EXERCISE:
Any pictures in the records below must be left out when you repeat the lines from the line containing "durch eine neue Perspektive ergänzt wird." through the line containing "volte) nella prole di madri trattate con un" exactly.

........

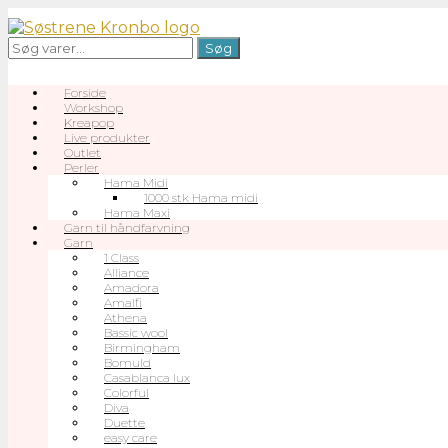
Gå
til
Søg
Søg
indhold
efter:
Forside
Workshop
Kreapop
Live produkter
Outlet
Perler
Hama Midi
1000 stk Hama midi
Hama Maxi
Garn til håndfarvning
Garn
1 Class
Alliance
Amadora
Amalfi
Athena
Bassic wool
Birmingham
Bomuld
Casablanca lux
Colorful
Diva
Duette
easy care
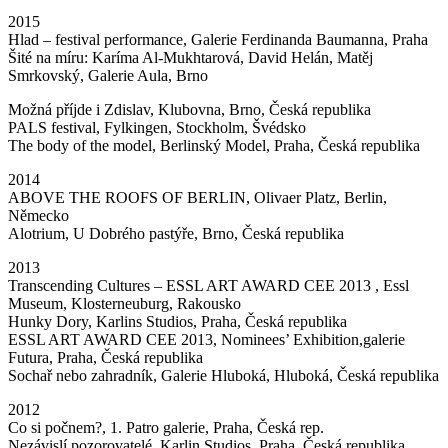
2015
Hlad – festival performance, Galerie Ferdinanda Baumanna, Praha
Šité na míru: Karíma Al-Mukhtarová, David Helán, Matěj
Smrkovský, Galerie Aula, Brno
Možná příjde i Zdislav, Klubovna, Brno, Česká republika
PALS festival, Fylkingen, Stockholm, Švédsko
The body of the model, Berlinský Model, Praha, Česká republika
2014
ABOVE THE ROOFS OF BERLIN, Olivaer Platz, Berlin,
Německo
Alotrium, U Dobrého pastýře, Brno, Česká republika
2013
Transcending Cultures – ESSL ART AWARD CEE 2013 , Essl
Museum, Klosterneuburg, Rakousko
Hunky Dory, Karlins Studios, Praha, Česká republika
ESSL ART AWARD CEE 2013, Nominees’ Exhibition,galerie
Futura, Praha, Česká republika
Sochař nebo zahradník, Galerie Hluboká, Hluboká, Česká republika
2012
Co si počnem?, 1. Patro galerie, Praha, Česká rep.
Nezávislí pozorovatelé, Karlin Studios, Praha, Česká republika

........

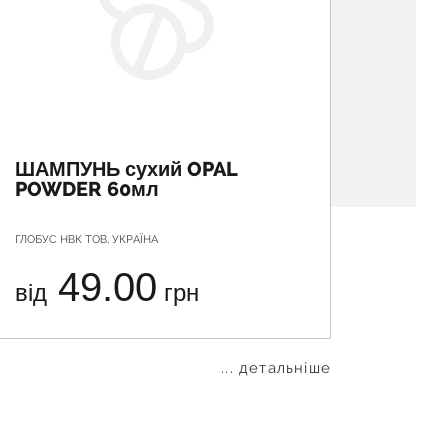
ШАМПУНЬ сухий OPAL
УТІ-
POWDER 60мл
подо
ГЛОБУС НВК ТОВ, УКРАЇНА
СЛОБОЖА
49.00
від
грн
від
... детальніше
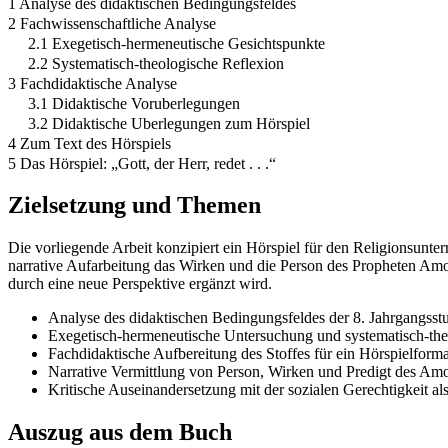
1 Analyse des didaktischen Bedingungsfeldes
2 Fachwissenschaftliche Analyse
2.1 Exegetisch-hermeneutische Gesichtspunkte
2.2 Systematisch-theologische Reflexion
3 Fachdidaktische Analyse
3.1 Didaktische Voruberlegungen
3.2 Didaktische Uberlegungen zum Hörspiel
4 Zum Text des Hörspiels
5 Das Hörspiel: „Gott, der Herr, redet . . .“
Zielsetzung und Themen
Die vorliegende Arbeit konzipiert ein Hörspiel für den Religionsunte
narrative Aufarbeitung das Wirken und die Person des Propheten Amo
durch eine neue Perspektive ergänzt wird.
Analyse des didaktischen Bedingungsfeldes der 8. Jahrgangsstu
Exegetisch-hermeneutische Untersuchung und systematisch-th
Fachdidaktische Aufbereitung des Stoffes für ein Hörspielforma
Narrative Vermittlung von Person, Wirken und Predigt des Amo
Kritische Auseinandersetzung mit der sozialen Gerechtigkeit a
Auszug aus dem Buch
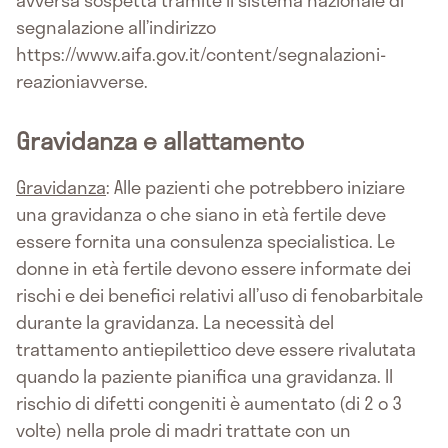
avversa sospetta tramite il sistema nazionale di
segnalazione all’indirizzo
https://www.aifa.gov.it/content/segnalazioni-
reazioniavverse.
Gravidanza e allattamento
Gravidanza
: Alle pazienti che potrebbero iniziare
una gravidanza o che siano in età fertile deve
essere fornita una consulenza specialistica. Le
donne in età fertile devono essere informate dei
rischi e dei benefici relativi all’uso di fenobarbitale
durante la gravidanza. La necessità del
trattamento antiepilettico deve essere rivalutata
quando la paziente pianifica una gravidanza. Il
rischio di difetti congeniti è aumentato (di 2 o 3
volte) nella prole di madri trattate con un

........

ANSWER SPACE:
durch eine neue Perspektive ergänzt wird.
Analyse des didaktischen Bedingungsfeldes der 8. Jahrgangsstu
Exegetisch-hermeneutische Untersuchung und systematisch-th
Fachdidaktische Aufbereitung des Stoffes für ein Hörspielforma
Narrative Vermittlung von Person, Wirken und Predigt des Amo
Kritische Auseinandersetzung mit der sozialen Gerechtigkeit a
Auszug aus dem Buch
avversa sospetta tramite il sistema nazionale di
segnalazione all’indirizzo
https://www.aifa.gov.it/content/segnalazioni-
reazioniavverse.
Gravidanza e allattamento
Gravidanza
: Alle pazienti che potrebbero iniziare
una gravidanza o che siano in età fertile deve
essere fornita una consulenza specialistica. Le
donne in età fertile devono essere informate dei
rischi e dei benefici relativi all’uso di fenobarbitale
durante la gravidanza. La necessità del
trattamento antiepilettico deve essere rivalutata
quando la paziente pianifica una gravidanza. Il
rischio di difetti congeniti è aumentato (di 2 o 3
volte) nella prole di madri trattate con un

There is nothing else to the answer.